WHAT YOU WILL DO. Under this line are records; the part from the line containing "iết kế cấu hình" through the line containing "und Projektion zu verwischen." should be repeated exactly. Please exclude pictures.

(Data entries)
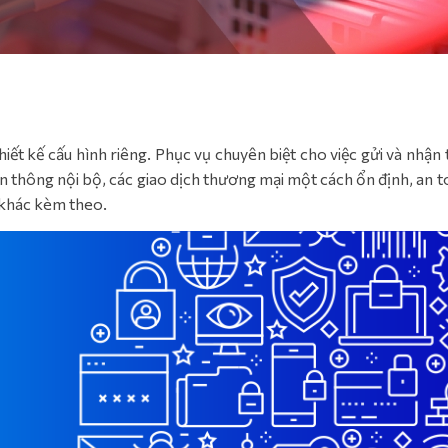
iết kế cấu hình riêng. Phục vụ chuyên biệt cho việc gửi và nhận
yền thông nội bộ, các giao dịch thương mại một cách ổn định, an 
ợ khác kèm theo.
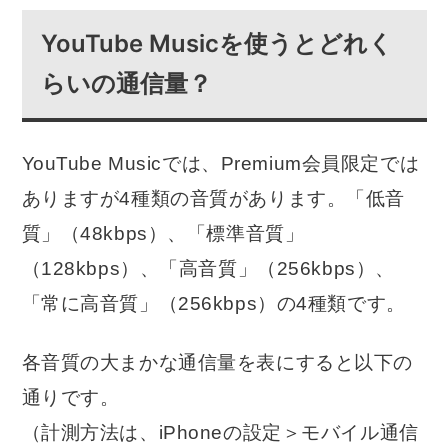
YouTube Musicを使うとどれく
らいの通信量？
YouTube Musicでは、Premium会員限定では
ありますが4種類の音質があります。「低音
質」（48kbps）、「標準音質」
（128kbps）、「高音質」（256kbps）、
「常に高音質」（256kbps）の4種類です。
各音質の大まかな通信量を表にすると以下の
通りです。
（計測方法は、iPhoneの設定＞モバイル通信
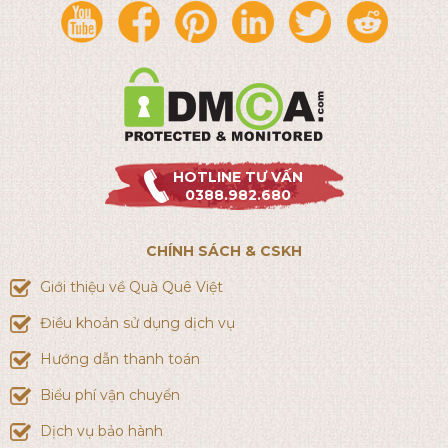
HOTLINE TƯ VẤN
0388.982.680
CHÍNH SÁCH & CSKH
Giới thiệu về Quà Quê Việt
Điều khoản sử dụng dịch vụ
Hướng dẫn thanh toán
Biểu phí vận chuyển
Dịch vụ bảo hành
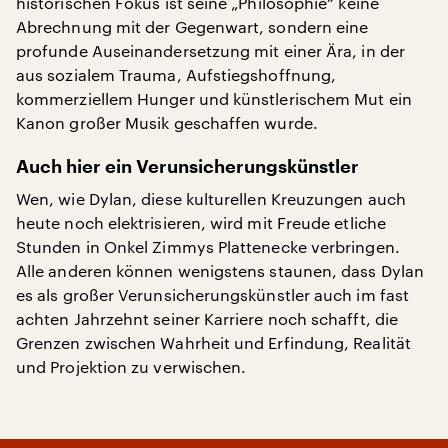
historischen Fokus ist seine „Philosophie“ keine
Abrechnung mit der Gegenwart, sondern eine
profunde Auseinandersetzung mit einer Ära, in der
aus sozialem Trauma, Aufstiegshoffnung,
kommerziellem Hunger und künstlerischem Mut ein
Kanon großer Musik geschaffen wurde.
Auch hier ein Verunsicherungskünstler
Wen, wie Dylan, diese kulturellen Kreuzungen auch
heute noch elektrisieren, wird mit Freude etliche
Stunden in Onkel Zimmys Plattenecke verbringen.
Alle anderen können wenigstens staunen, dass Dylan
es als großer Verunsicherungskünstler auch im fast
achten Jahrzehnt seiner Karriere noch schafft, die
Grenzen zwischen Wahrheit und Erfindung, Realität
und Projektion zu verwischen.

* * *

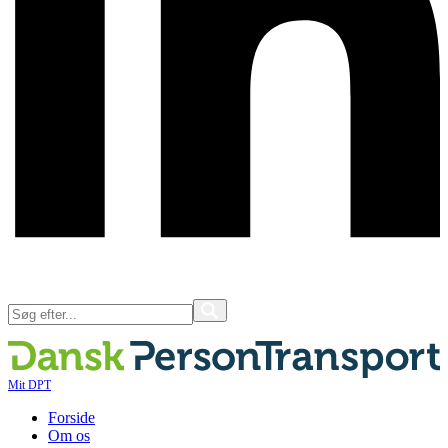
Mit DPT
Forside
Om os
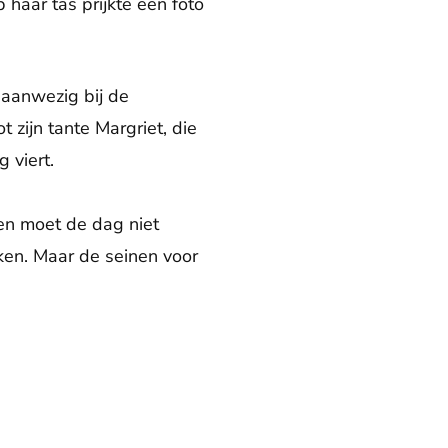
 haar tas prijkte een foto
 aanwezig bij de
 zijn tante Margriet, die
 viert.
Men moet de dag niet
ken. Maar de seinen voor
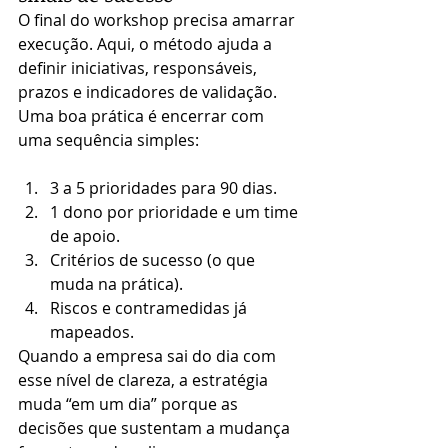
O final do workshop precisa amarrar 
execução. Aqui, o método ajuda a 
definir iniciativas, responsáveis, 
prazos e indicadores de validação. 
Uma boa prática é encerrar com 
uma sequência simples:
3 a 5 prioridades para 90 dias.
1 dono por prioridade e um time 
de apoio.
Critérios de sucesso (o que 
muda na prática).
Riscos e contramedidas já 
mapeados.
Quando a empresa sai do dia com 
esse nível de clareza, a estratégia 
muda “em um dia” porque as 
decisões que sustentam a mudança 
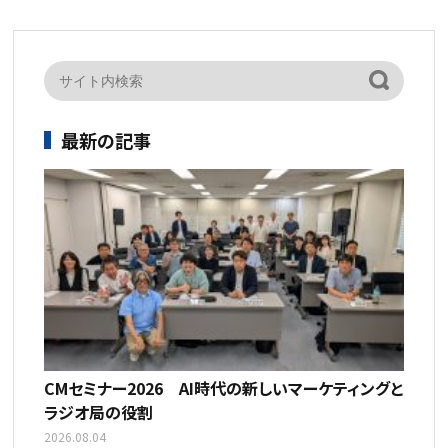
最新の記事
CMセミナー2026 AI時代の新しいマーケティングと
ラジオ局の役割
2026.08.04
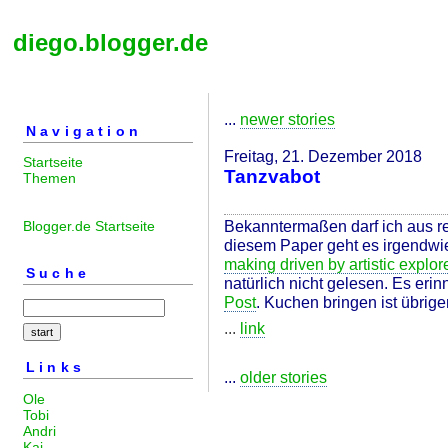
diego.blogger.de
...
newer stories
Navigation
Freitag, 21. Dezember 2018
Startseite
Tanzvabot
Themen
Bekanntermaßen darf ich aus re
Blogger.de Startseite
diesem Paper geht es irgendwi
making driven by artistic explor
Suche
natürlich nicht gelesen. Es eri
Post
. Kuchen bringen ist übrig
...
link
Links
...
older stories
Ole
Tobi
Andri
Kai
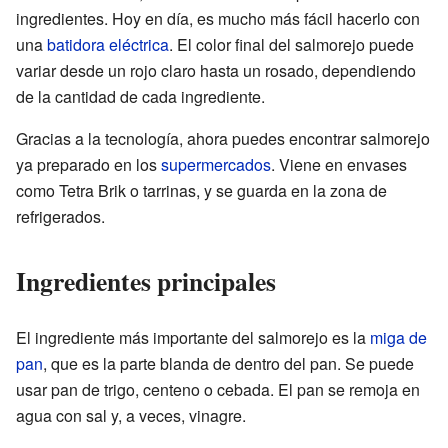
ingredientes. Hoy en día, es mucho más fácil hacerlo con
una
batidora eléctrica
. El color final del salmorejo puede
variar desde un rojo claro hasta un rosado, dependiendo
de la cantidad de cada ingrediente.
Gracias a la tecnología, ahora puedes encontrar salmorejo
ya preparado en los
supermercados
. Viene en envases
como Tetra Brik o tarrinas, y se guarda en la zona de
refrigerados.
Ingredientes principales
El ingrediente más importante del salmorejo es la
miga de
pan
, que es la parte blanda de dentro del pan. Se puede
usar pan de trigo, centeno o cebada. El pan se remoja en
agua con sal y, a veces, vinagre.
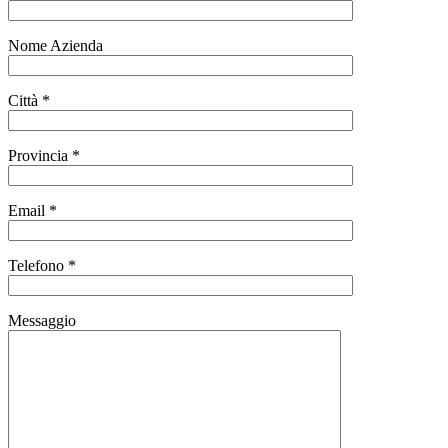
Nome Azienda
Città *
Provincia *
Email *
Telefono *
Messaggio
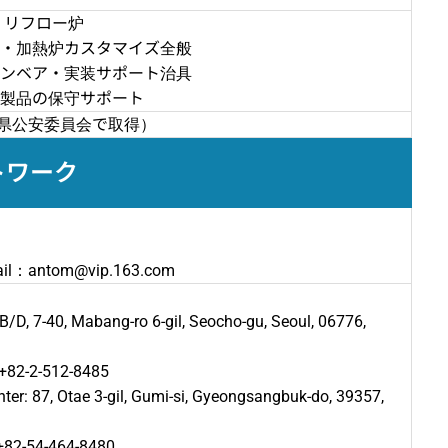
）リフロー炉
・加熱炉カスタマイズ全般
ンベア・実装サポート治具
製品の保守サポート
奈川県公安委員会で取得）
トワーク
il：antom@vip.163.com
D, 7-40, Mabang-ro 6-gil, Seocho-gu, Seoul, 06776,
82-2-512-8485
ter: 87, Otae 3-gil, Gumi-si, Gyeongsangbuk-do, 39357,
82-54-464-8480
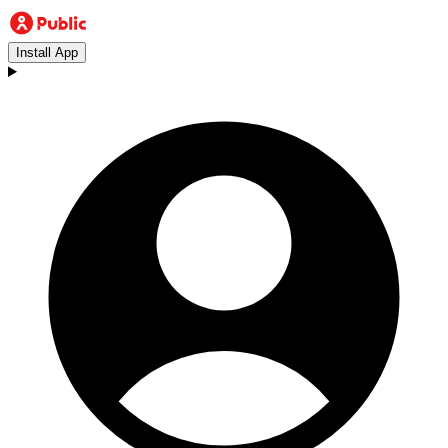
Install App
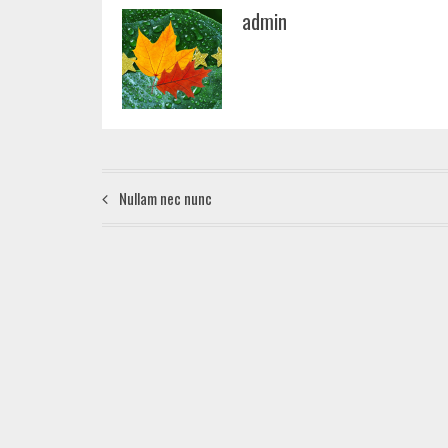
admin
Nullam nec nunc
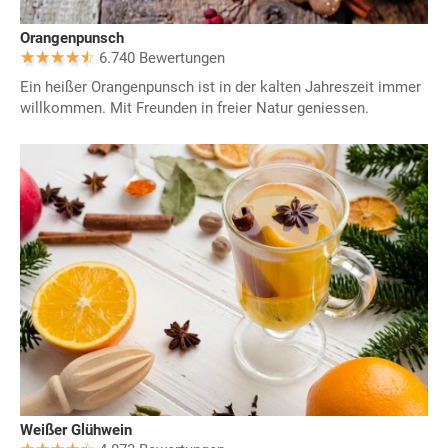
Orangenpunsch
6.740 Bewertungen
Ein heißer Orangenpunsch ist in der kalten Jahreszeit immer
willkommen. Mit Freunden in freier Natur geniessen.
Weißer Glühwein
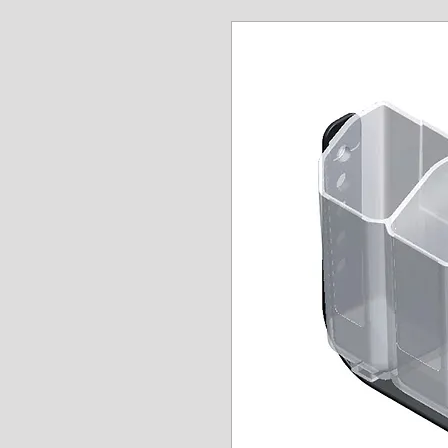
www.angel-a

ANSWER AREA.
iết kế cấu hình riêng. Phục vụ chuyên biệt cho việc gửi và nhận
yền thông nội bộ, các giao dịch thương mại một cách ổn định, an 
ợ khác kèm theo.
YouTube Musicを使うとどれく
らいの通信量？
YouTube Musicでは、Premium会員限定では
ありますが4種類の音質があります。「低音
質」（48kbps）、「標準音質」
（128kbps）、「高音質」（256kbps）、
「常に高音質」（256kbps）の4種類です。
各音質の大まかな通信量を表にすると以下の
通りです。
（計測方法は、iPhoneの設定＞モバイル通信
HOTLINE TƯ VẤN
0388.982.680
CHÍNH SÁCH & CSKH
Giới thiệu về Quà Quê Việt
Điều khoản sử dụng dịch vụ
Hướng dẫn thanh toán
Biểu phí vận chuyển
Dịch vụ bảo hành
historischen Fokus ist seine „Philosophie“ keine
Abrechnung mit der Gegenwart, sondern eine
profunde Auseinandersetzung mit einer Ära, in der
aus sozialem Trauma, Aufstiegshoffnung,
kommerziellem Hunger und künstlerischem Mut ein
Kanon großer Musik geschaffen wurde.
Auch hier ein Verunsicherungskünstler
Wen, wie Dylan, diese kulturellen Kreuzungen auch
heute noch elektrisieren, wird mit Freude etliche
Stunden in Onkel Zimmys Plattenecke verbringen.
Alle anderen können wenigstens staunen, dass Dylan
es als großer Verunsicherungskünstler auch im fast
achten Jahrzehnt seiner Karriere noch schafft, die
Grenzen zwischen Wahrheit und Erfindung, Realität
und Projektion zu verwischen.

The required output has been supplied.